La de Keynes es una ética influida por Moore, con quien también coincide en la defensa del sentido común. A la economía le sobra aparataje matemático, sostiene, y Skidelsky, -catedrático emérito de la Universidad de Warwick y miembro de la Cámara de los Lores- deja constancia de su pretensión de «acercar el análisis económico al lenguaje ordinario o del «sentido común» que reflejaba la existencia de una masa de conocimientos no cuantificables, imprecisos, aunque sin embargo útiles para pensar y para comportarse». El que daría nombre a la política económica que dominó durante cuatro décadas en las grandes potencias del mundo occidental «no era un socialista pero tampoco un admirador acrítico del capitalismo», advierte su biógrafo. Su vivacidad intelectual deriva «en una tendencia a las expresiones iconoclastas» convertidas muchas veces en armas arrojadizas en manos de su detractores. La más conocida aquello de «a largo plazo todos estaremos muertos».

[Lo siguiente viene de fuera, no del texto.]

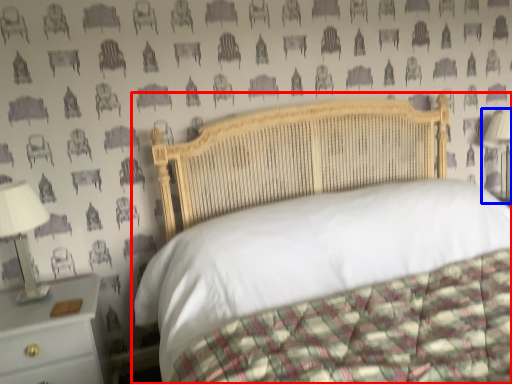 Question: Which object is further to the camera taking this photo, bed (highlighted by a red box) or bedside lamp (highlighted by a blue box)?

Choices:
 (A) bed
 (B) bedside lamp

Answer: (B)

Como teórico, detecta que «el mundo que la economía clásica había construido «no es el mundo en el que vivimos realmente»» Y aquí es donde introduce su gran innovación, el concepto de incertidumbre que desplaza al de riesgo. «La incertidumbre domina el panorama de la vida económica que contempla Keynes. Ella explica por qué la gente mantiene ahorros en formas líquidas, por qué la inversión es inestable», apunta Skidelsky. «El énfasis de Keynes en la incertidumbre ilustra su visión del drama humano» y explica «cómo se producían las recesiones y por qué era probable que durasen mucho tiempo».

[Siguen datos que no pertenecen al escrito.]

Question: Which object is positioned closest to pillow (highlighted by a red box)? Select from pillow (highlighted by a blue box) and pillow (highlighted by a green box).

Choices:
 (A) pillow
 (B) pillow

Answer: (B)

Su otra gran aportación consiste en desplazar la producción como singularidad del capitalismo moderno y sustituirla por el dinero, un paso «profético», a juicio de Skidelsky. Keynes, quien secundaba a Max Weber al definir el sistema «como una disposición espiritual hacia la ganancia abstracta», interpretó el «capitalismo de su época no tanto como una máquina de generar bienes sino como una máquina de generar dinero en efectivo: la gente adquiría dinero para tener más dinero». Keynes, nada partidario del ahorro, considera a acumulación de dinero como el acto económico más estéril. Advierte que «la santificación del ahorro tiende peligrosamente al lado del dinero abstracto». En contra de la pretensión keynesiana, buena parte de la historia de la economía reciente es la de la tendencia del dinero a perder su condición corpórea, a transformarse hasta convertirse en instrumentos financieros que incluso escapan a la comprensión de sus presuntos beneficiarios. «La innovación financiera ha hecho que las acciones y participaciones sean cada vez más abstractas, más incorpóreas con respecto a las empresas que representan», refleja Skidelsky. Dicho de otra forma: en Keynes está ya el germen de la prevención contra el capitalismo financiero que nos han metido en la penúltima recesión.

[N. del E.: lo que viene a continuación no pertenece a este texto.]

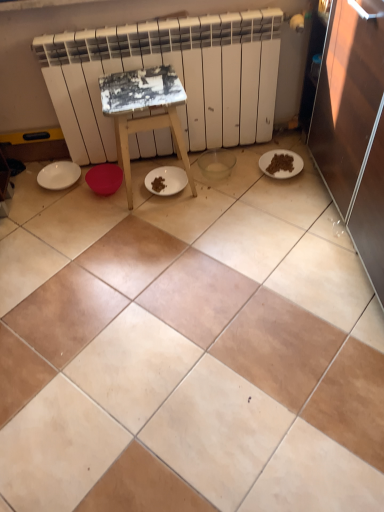 I want to click on free spot above beige ceramic tile at center (from a real-world perspective), so click(x=187, y=286).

La progresiva tendencia a la abstracción en economía nos lleva a los momentos previos a la debacle actual, cuando «nunca en la historia de la finanzas se había otorgado un espacio tan grande a la avaricia», según refleja El retorno de Keynes. En su libro, Skidelsky no busca responsabilidades muy lejos de su propio gremio. «La causa esencial de la presente crisis se encuentra en el fracaso intelectual de la economía. Fueron las ideas equivocadas de los economistas las que legitimaron la desregulación de las finanzas y fue la desregulación de las finanzas la que llevó a la explosión de crédito que ha producido la crisis del crédito», sentencia . Y termina con «una propuesta para reformar la enseñanza de la economía, con objeto de animar a los economistas a considerarla como una ciencia moral, y no como una ciencia natural» siguiendo la estela keynesiana.

Entre tantos recetarios para sobrellevar las tribulaciones financieras, Skidelsky ofrece un libro inteligible y ameno, útil para esas dos tardes de introducción al conocimiento económico que incluso un presidente del Gobierno necesita.